Friends of Wheeling and Wheeling Heritage will host the annual Preservation Forum at 6:30 p.m. Thursday, Jan. 30, in the lower level of the Ohio County Public Library. Several speakers are lined up to share their preservation plans and successes. This event is open to the public.


Celebrating the talent and creativity of young artists, Oglebay Institute’s 31st annual Regional Student Art Exhibition is on display at the Stifel Fine Arts Center. The exhibit provides high school students the opportunity to display their artwork in a professional gallery, see what other students are doing in the world of art, and collaborate and get feedback from art teachers, college professors and other students from throughout the region. The show can be viewed free of charge through Feb. 15. Hours are 9 a.m. to 5 p.m. Monday through Friday and 10 a.m. to 4 p.m. Saturdays. Evening hours are dependent upon classes and special events taking place. 304-242-7700


• On Friday, Feb. 7, Wheeling Heritage and the YWCA Wheeling present the Ohio Valley Festival for Filmmakers of Color. The event will showcase creative amateur filmmakers from Wheeling, Martins Ferry, Bridgeport, Pittsburgh and California. Doors open at 5 p.m. Guests can mingle and enjoy refreshments prior to 6:30 p.m., when the films will be screened. Filmmakers being showcased include: Mikaya Green, Shawn Holmes, Keith Banks, Andre Paige, Demarise Darnell, Miguel Tapia Jr., Dayne Jefferson, Ron Scott Jr and Marcellus Cox.


• Explore 125 real mummies and related artifacts from across the globe in Mummies of the World: The Exhibition, on display through April 19 at the Carnegie Science Center in Pittsburgh. Only in Pittsburgh for a limited time, this blockbuster exhibition provides a window into the lives of ancient people from every region of the world including Europe, South America and Ancient Egypt, offering unprecedented insights into past cultures and civilizations. The exhibition enthralls guests with dramatic displays of the mummies and their personal stories, as well as state-of-the-art multimedia stations that take visitors on a 4,500-year journey to explore the mummies’ history and origins as well as how they were created, both naturally and intentionally.

• By visitor demand, National Geographic: 50 Greatest Wildlife Photographs, returns to Carnegie Museum of Natural History with 50 extraordinary images of animals in nature. Exemplifying the publication’s unmatched legacy of artistic, scientific and technical achievement, the 50 Greatest Wildlife Photographs provide the perfect supplement for visitors exploring the museum’s acclaimed wildlife halls and engaging with its internationally renowned collections.

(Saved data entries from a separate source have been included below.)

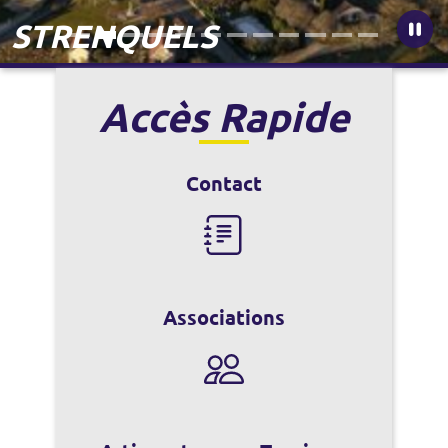
STRENQUELS
Accès Rapide
Contact
Associations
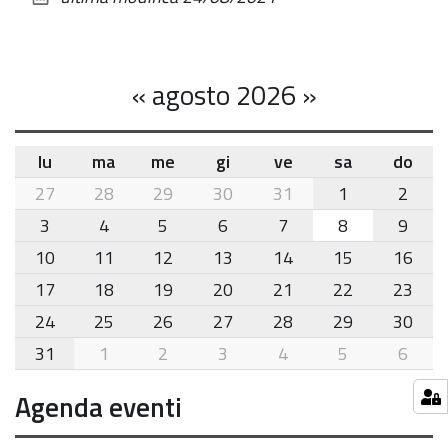
documento
«
agosto 2026
»
lu
ma
me
gi
ve
sa
do
month-
27
28
29
30
31
1
2
8
3
4
5
6
7
8
9
10
11
12
13
14
15
16
17
18
19
20
21
22
23
24
25
26
27
28
29
30
31
1
2
3
4
5
6
Agenda eventi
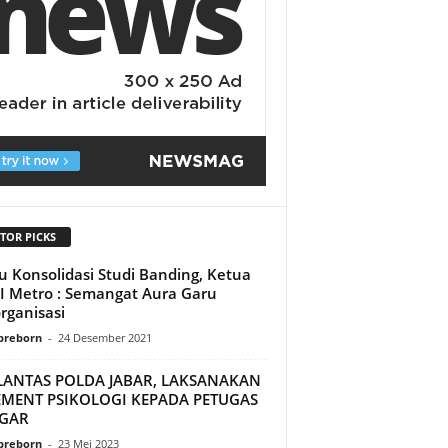
TOR PICKS
 Konsolidasi Studi Banding, Ketua
 Metro : Semangat Aura Garu
rganisasi
preborn
-
24 Desember 2021
 LANTAS POLDA JABAR, LAKSANAKAN
EMENT PSIKOLOGI KEPADA PETUGAS
GAR
preborn
-
23 Mei 2023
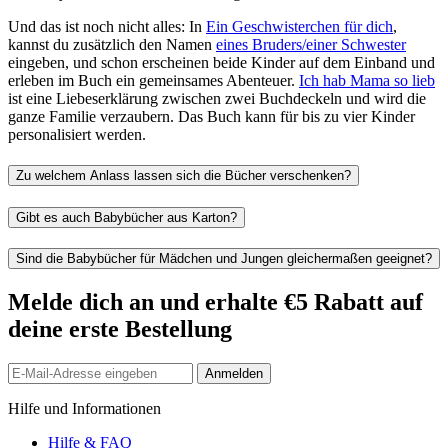
Und das ist noch nicht alles: In
Ein Geschwisterchen für dich
,
kannst du zusätzlich den Namen
eines Bruders/einer Schwester
eingeben, und schon erscheinen beide Kinder auf dem Einband und
erleben im Buch ein gemeinsames Abenteuer.
Ich hab Mama so lieb
ist eine Liebeserklärung zwischen zwei Buchdeckeln und wird die
ganze Familie verzaubern. Das Buch kann für bis zu vier Kinder
personalisiert werden.
Zu welchem Anlass lassen sich die Bücher verschenken?
Gibt es auch Babybücher aus Karton?
Sind die Babybücher für Mädchen und Jungen gleichermaßen geeignet?
Melde dich an und erhalte €5 Rabatt auf
deine erste Bestellung
Anmelden
Hilfe und Informationen
Hilfe & FAQ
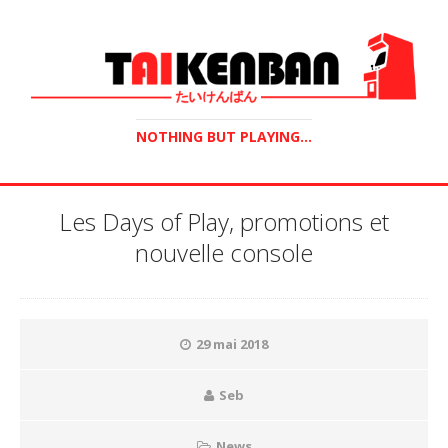
NOTHING BUT PLAYING...
Les Days of Play, promotions et
nouvelle console
29 mai 2018
Seb
News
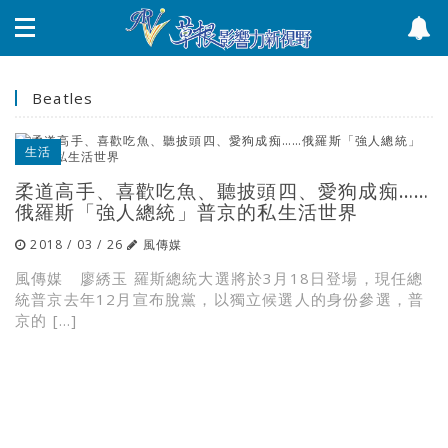
Beatles
生活
柔道高手、喜歡吃魚、聽披頭四、愛狗成痴……
俄羅斯「強人總統」普京的私生活世界
2018 / 03 / 26
風傳媒
風傳媒 廖綉玉 羅斯總統大選將於3月18日登場，現任總
統普京去年12月宣布脫黨，以獨立候選人的身份參選，普
京的 […]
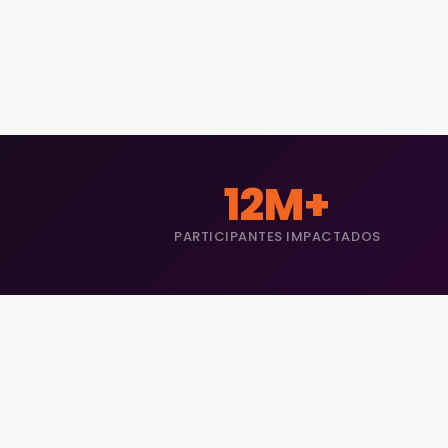
12M+
PARTICIPANTES IMPACTADOS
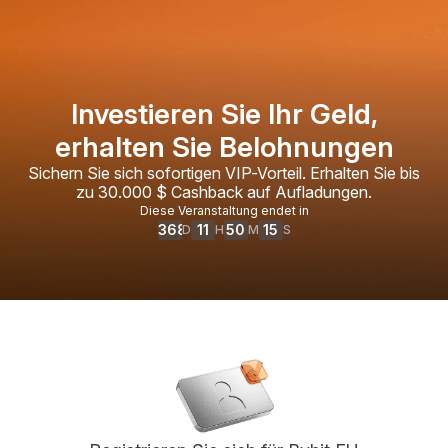
Investieren Sie Ihr Geld,
erhalten Sie Belohnungen
Sichern Sie sich sofortigen VIP-Vorteil. Erhalten Sie bis
zu 30.000 $ Cashback auf Aufladungen.
Diese Veranstaltung endet in
368
11
50
14
D
H
M
S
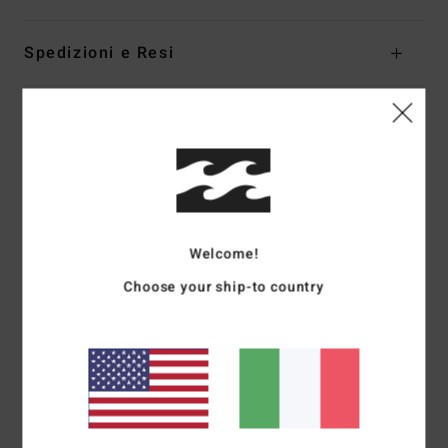
Spedizioni e Resi
Recensioni dei clienti
Punteggio medio
4.0
Welcome!
/5
Choose your ship-to country
basato su
1 recensioni verificate
dal luglio 2026
Il 0% dei nostri clienti consiglia questo prodotto
Comfort
Rapporto qualità-prezzo
4.0
4.0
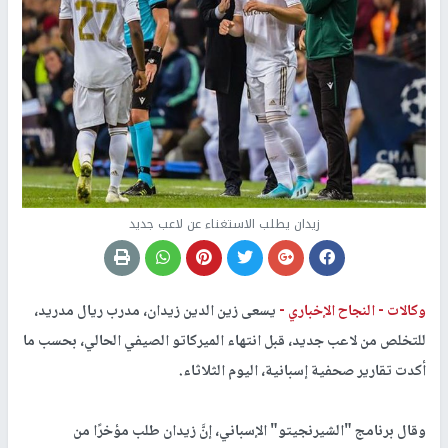
زيدان يطلب الاستغناء عن لاعب جديد
وكالات -
النجاح الإخباري -
يسعى زين الدين زيدان، مدرب ريال مدريد،
للتخلص من لاعب جديد، قبل انتهاء الميركاتو الصيفي الحالي، بحسب ما
أكدت تقارير صحفية إسبانية، اليوم الثلاثاء.
وقال برنامج "
الشيرنجيتو
" الإسباني، إنَّ زيدان طلب مؤخرًا من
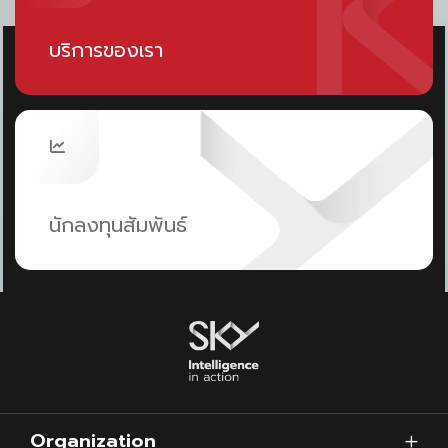
บริการของเรา
นักลงทุนสัมพันธ์
Organization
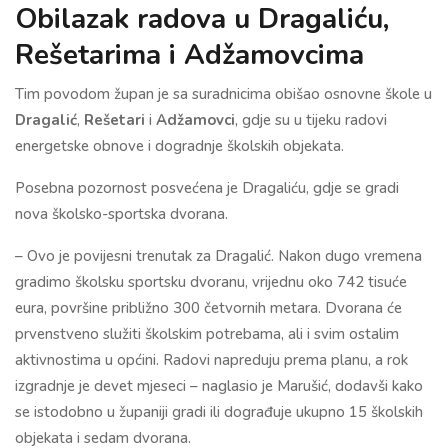
Obilazak radova u Dragaliću,
Rešetarima i Adžamovcima
Tim povodom župan je sa suradnicima obišao osnovne škole u
Dragalić
,
Rešetari
i
Adžamovci
, gdje su u tijeku radovi
energetske obnove i dogradnje školskih objekata.
Posebna pozornost posvećena je Dragaliću, gdje se gradi
nova školsko-sportska dvorana.
– Ovo je povijesni trenutak za Dragalić. Nakon dugo vremena
gradimo školsku sportsku dvoranu, vrijednu oko 742 tisuće
eura, površine približno 300 četvornih metara. Dvorana će
prvenstveno služiti školskim potrebama, ali i svim ostalim
aktivnostima u općini. Radovi napreduju prema planu, a rok
izgradnje je devet mjeseci – naglasio je Marušić, dodavši kako
se istodobno u županiji gradi ili dograđuje ukupno 15 školskih
objekata i sedam dvorana.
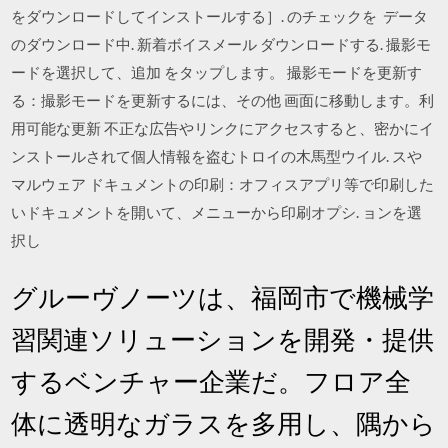
をダウンロードしてインストールする］. のチェックを データ
のダウンロード中. 新着ボイスメール ダウンロードする. 撮影モ
ードを選択して、追加 をタップします。 撮影モードを更新す
る：撮影モードを更新するには、その他 画面に移動します。利
用可能な更新 不正な広告やリンクにアクセスすると、密かにイ
ンストールされて個人情報を盗むトロイの木馬型ウイル. スや
マルウェア ドキュメントの印刷：オフィスアプリ等で印刷した
いドキュメントを開いて、メニューから印刷オプシ. ョンを選
択し
グルーヴノーツは、福岡市で機械学
習関連ソリューションを開発・提供
するベンチャー企業だ。フロア全
体に透明なガラスを多用し、隅から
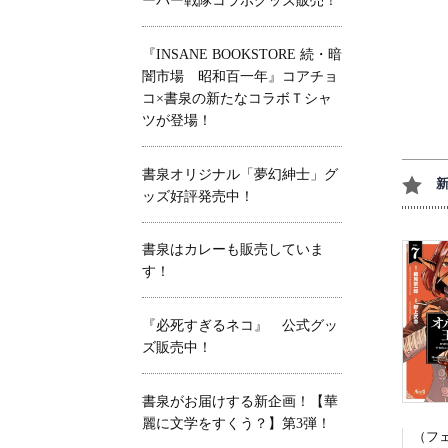
ーパー戦隊コラボグッズ販売！
『INSANE BOOKSTORE 続・暗
闇市場 昭和百一年』コアチョ
コ×書泉の新たなコラボＴシャ
ツが登場！
書泉オリジナル「夢幻紳士」グ
ッズ好評発売中！
書泉はカレーも販売していま
す！
『必死すぎるネコ』 公式グッ
ズ販売中！
書泉がお届けする新企画！【華
麗に文学をすくう？】第3弾！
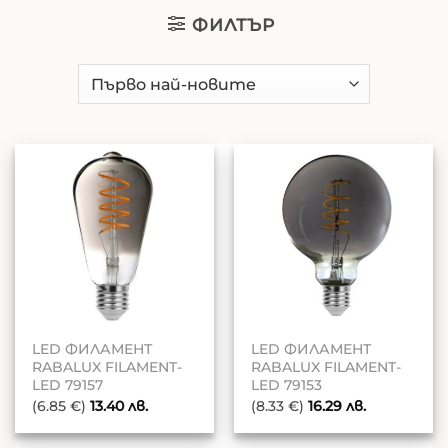
ФИЛТЪР
LED ФИЛАМЕНТ
LED ФИЛАМЕНТ
RABALUX FILAMENT-
RABALUX FILAMENT-
LED 79157
LED 79153
(6.85 €)
13.40
лв.
(8.33 €)
16.29
лв.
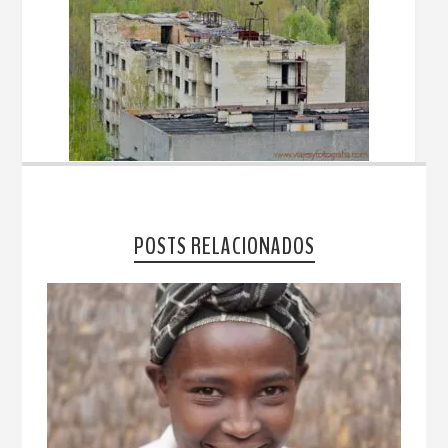
POSTS RELACIONADOS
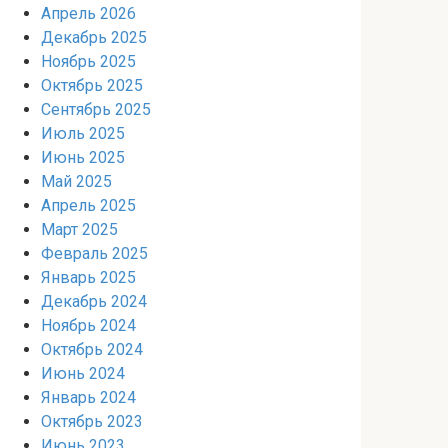
Апрель 2026
Декабрь 2025
Ноябрь 2025
Октябрь 2025
Сентябрь 2025
Июль 2025
Июнь 2025
Май 2025
Апрель 2025
Март 2025
Февраль 2025
Январь 2025
Декабрь 2024
Ноябрь 2024
Октябрь 2024
Июнь 2024
Январь 2024
Октябрь 2023
Июнь 2023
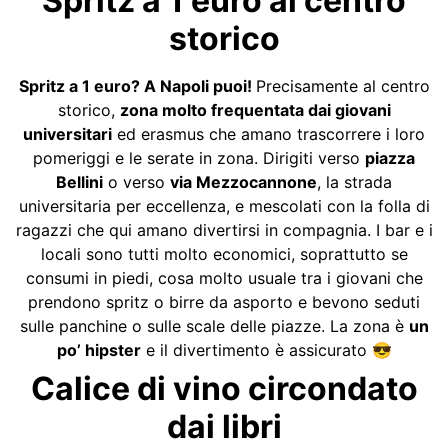
Spritz a 1 euro al centro
storico
Spritz a 1 euro? A Napoli puoi!
Precisamente al centro
storico,
zona molto frequentata dai giovani
universitari
ed erasmus che amano trascorrere i loro
pomeriggi e le serate in zona. Dirigiti verso
piazza
Bellini
o verso
via Mezzocannone
, la strada
universitaria per eccellenza, e mescolati con la folla di
ragazzi che qui amano divertirsi in compagnia. I bar e i
locali sono tutti molto economici, soprattutto se
consumi in piedi, cosa molto usuale tra i giovani che
prendono spritz o birre da asporto e bevono seduti
sulle panchine o sulle scale delle piazze. La zona è
un
po’ hipster
e il divertimento è assicurato 😎
Calice di vino circondato
dai libri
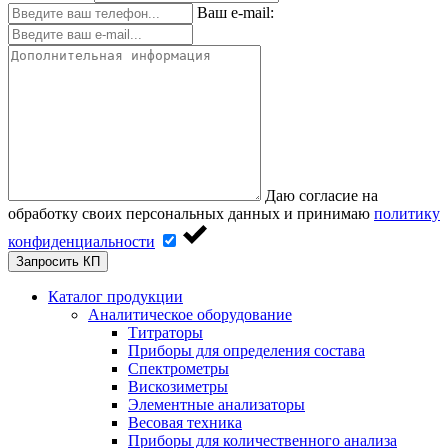
Ваш e-mail:
Даю согласие на
обработку своих персональных данных и принимаю
политику
конфиденциальности
Запросить КП
Каталог продукции
Аналитическое оборудование
Титраторы
Приборы для определения состава
Спектрометры
Вискозиметры
Элементные анализаторы
Весовая техника
Приборы для количественного анализа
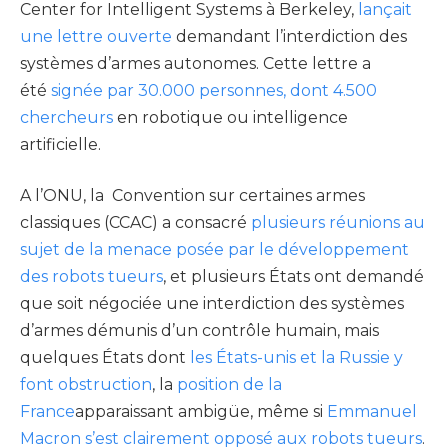
Center for Intelligent Systems à Berkeley,
lançait
une lettre ouverte
demandant l’interdiction des
systèmes d’armes autonomes. Cette lettre a
été
signée par 30.000 personnes, dont 4.500
chercheurs
en robotique ou intelligence
artificielle.
A l’ONU, la Convention sur certaines armes
classiques (CCAC) a consacré
plusieurs réunions au
sujet de la menace posée par le développement
des robots tueurs
, et plusieurs États ont demandé
que soit négociée une interdiction des systèmes
d’armes démunis d’un contrôle humain, mais
quelques États dont
les États-unis et la Russie y
font obstruction
, la
position de la
France
apparaissant ambigüe, même si
Emmanuel
Macron s’est clairement opposé aux robots tueurs
.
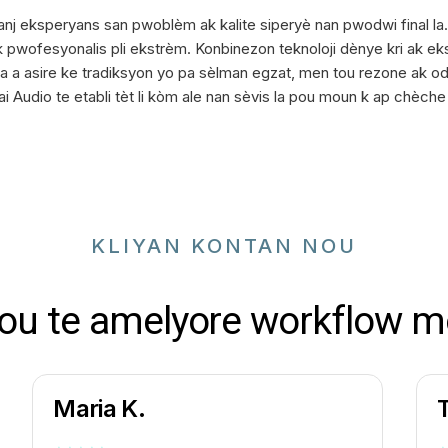
lwanj eksperyans san pwoblèm ak kalite siperyè nan pwodwi final la
pwofesyonalis pli ekstrèm. Konbinezon teknoloji dènye kri ak eksp
b sa a asire ke tradiksyon yo pa sèlman egzat, men tou rezone ak o
i Audio te etabli tèt li kòm ale nan sèvis la pou moun k ap chèch
KLIYAN KONTAN NOU
nou te amelyore workflow 
Maria K.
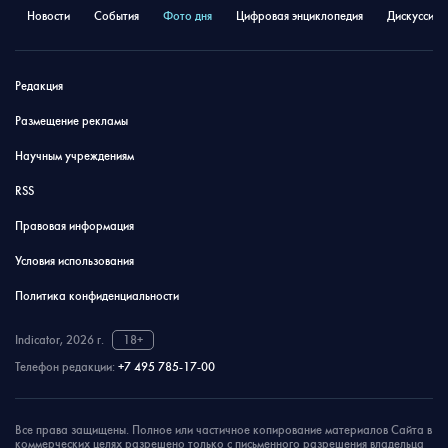
Новости
События
Фото дня
Цифровая энциклопедия
Дискуссион
Редакция
Размещение рекламы
Научным учреждениям
RSS
Правовая информация
Условия использования
Политика конфиденциальности
Indicator, 2026 г.
18+
Телефон редакции:
+7 495 785-17-00
Все права защищены. Полное или частичное копирование материалов Сайта в
коммерческих целях разрешено только с письменного разрешения владельца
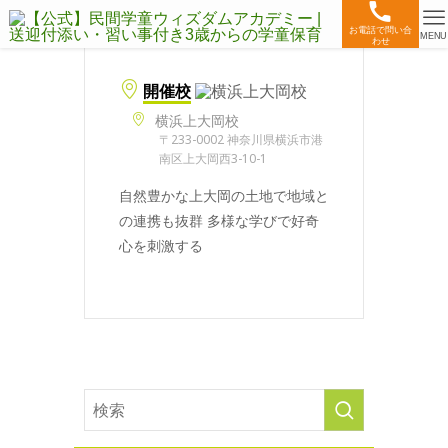
お電話で問い合
MENU
わせ
開催校
横浜上大岡校
〒233-0002 神奈川県横浜市港
南区上大岡西3-10-1
自然豊かな上大岡の土地で地域と
の連携も抜群 多様な学びで好奇
心を刺激する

Pittsburgh Public Theater presents the musical comedy Little Shop of Horrors, through Feb. 23 at the O’Reilly Theater, Pittsburgh Public Theater’s home in Pittsburgh’s Cultural District. In Little Shop of Horrors, Mr. Mushnik (Marc Moritz) struggles to keep his Skid Row flower shop open. One day, his nerdy clerk, Seymour (Carnegie Mellon University grad Philippe Arroyo), brings in an odd horticultural find. He names it after his co-worker, Audrey (Lauren Marcus), with whom he is in love. But Audrey is dating a sadistic dentist, Orin (Patrick Cannon), so Seymour must content himself with nurturing his little bloom, Audrey II. He quickly discovers, however, that this plant isn’t like any other. It can talk and sing! (Monteze Freeland, voice of Audrey II). It can also dance and grow to amazing heights (J. Alex Noble, puppeteer of Audrey II). The flower just needs one thing in order to thrive: fresh human blood. 412-316-1600

• The heat is on when Miss Saigon hits the stage Feb. 4-9 at the Benedum Center in Pittsburgh. From the creators of Les Misérables, comes the story of a young Vietnamese woman named Kim who is orphaned by war and forced to work in a bar run by a notorious character known as the Engineer. There she meets and falls in love with an American G.I. named Chris, but they are torn apart by the fall of Saigon. For three years, Kim goes on an epic journey of survival to find her way back to Chris, who has no idea he’s fathered a son. Featuring stunning spectacle and a sensational cast of 42 performing the soaring score, including Broadway hits such as “The Heat Is On in Saigon,” “The Movie in My Mind,” “Last Night of the World” and “American Dream,” this is a theatrical event you will never forget.